Listeria monocytogenes - are we failing to learn lessons?
I just looked it up.
It's 17 years since the Maple Leaf deaths.
17 years.
And yet we're still reading the same things.
Poor fabrication.
Cleaning not quite what it should be.
Poor hygienic design.
I was in a factory recently and I pointed out an area of fabrication damage. "Oh we've not prioritised fixing there because we've not had any swabs fail in that area."
I can't go into detail here but there was a reason I could detect why swabs might not be effective in picking up Listeria in that area.
I'm still seeing factories that wait for a swab failure to correct the things they know are wrong. They're waiting to sort out fabrication, cleaning, condensation etc. They are waiting till they actually have Listeria in their facility. Let that sink in. They're not acting until they have something which will probably become a resident strain.
Boars Head, pasta recalls and more. And deaths of people who didn't need to die.
More are happening and with whole genome sequencing, even if they've not been linked yet, they might be in the future (even historical cases).

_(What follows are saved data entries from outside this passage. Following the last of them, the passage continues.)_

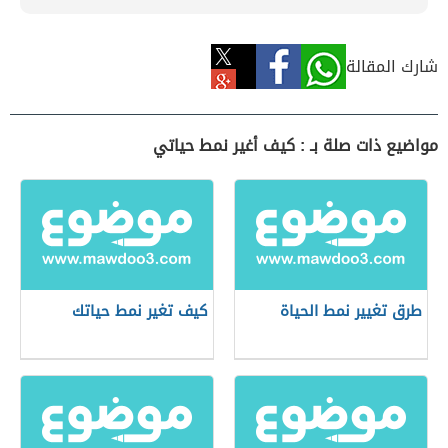
شارك المقالة
مواضيع ذات صلة بـ : كيف أغير نمط حياتي
طرق تغيير نمط الحياة
كيف تغير نمط حياتك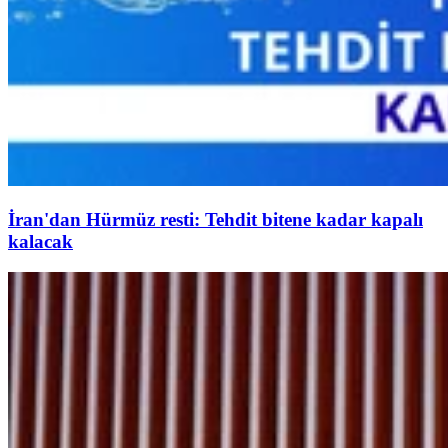
İran'dan Hürmüz resti: Tehdit bitene kadar kapalı
kalacak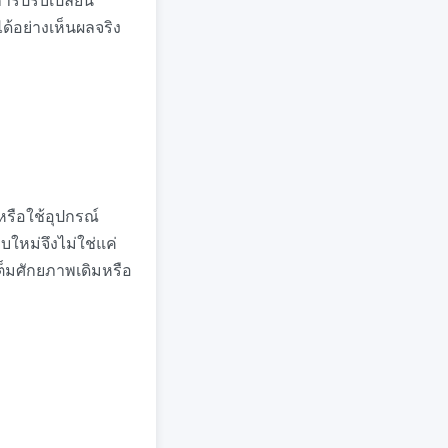
ารปรับเปลี่ยน
ด้อย่างเห็นผลจริง
หรือใช้อุปกรณ์
ใหม่จึงไม่ใช่แค่
ต็มศักยภาพเดิมหรือ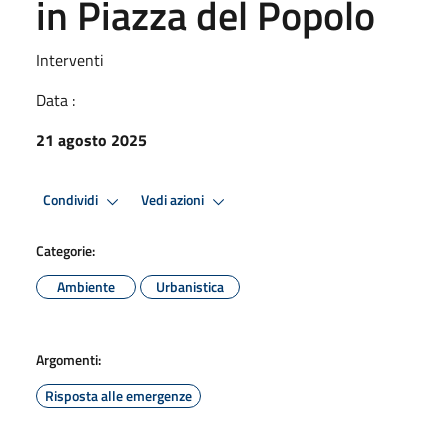
in Piazza del Popolo
Interventi
Data :
21 agosto 2025
Condividi
Vedi azioni
Categorie:
Ambiente
Urbanistica
Argomenti:
Risposta alle emergenze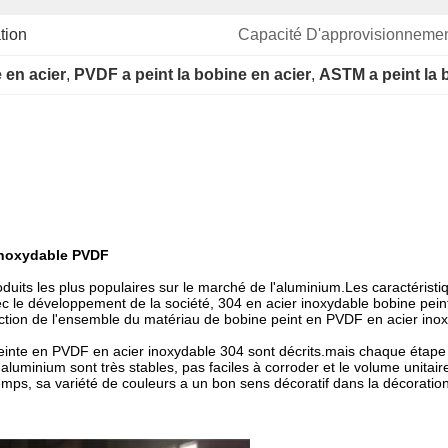
tion
Capacité D'approvisionnemen
 en acier
, 
PVDF a peint la bobine en acier
, 
ASTM a peint la 
 inoxydable PVDF
duits les plus populaires sur le marché de l'aluminium.Les caractérist
vec le développement de la société, 304 en acier inoxydable bobine p
ion de l'ensemble du matériau de bobine peint en PVDF en acier inoxy
 peinte en PVDF en acier inoxydable 304 sont décrits.mais chaque étap
aluminium sont très stables, pas faciles à corroder et le volume unitai
emps, sa variété de couleurs a un bon sens décoratif dans la décoration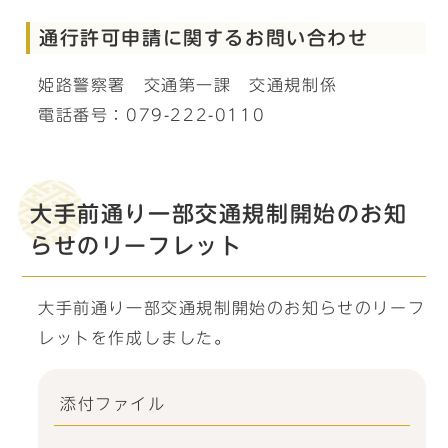
通行許可申請に関するお問い合わせ
姫路警察署 交通第一課 交通規制係
電話番号：079-222-0110
大手前通り一部交通規制開始のお知
らせのリーフレット
大手前通り一部交通規制開始のお知らせのリーフ
レットを作成しました。
添付ファイル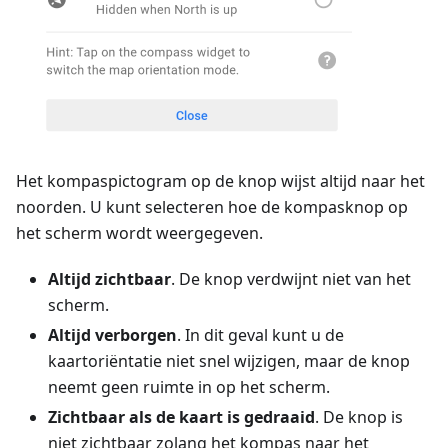
Het kompaspictogram op de knop wijst altijd naar het
noorden. U kunt selecteren hoe de kompasknop op
het scherm wordt weergegeven.
Altijd zichtbaar
. De knop verdwijnt niet van het
scherm.
Altijd verborgen
. In dit geval kunt u de
kaartoriëntatie niet snel wijzigen, maar de knop
neemt geen ruimte in op het scherm.
Zichtbaar als de kaart is gedraaid
. De knop is
niet zichtbaar zolang het kompas naar het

But when are we going to start with accountability on freely available information that "if you don't do this, you WILL have a problem?" It feels like (in the UK at least) the only people who ever get imprisoned are the little guys, the takeaway owners etc. In the US you have to be wilfully dishonest to be put in prison. When will food safety get the same penalties as people safety? Because it is people safety, the people are just not in front of you when they die.
Profit before people. Full stop
Our jobs are considered "unimportant" in most places, we're here because of a requirement...........I firmly believe, that there wouldn't be anyone doing our work without the requirements
I worked for ML at that time (in a different capacity) we all felt it, deep. When i walked into the office the Monday morning, to an office with 500 people, you could hear a pin drop. I had not heard the news over the weekend.
My next job was in food safety, I take my work very seriously. You must have nerves of steel and be able to quote chapter and verse to upper management in this field, but far too often, the people hired are too young, too weak and too "gung ho" to have what it takes to push back. I'm not afraid to push OR walk away. And if I walk, I will blow many whistles on my way out the door
We kind of do the same thing here stateside for people safety. If EU has very harsh penalties for that, you've already got a leg up on us.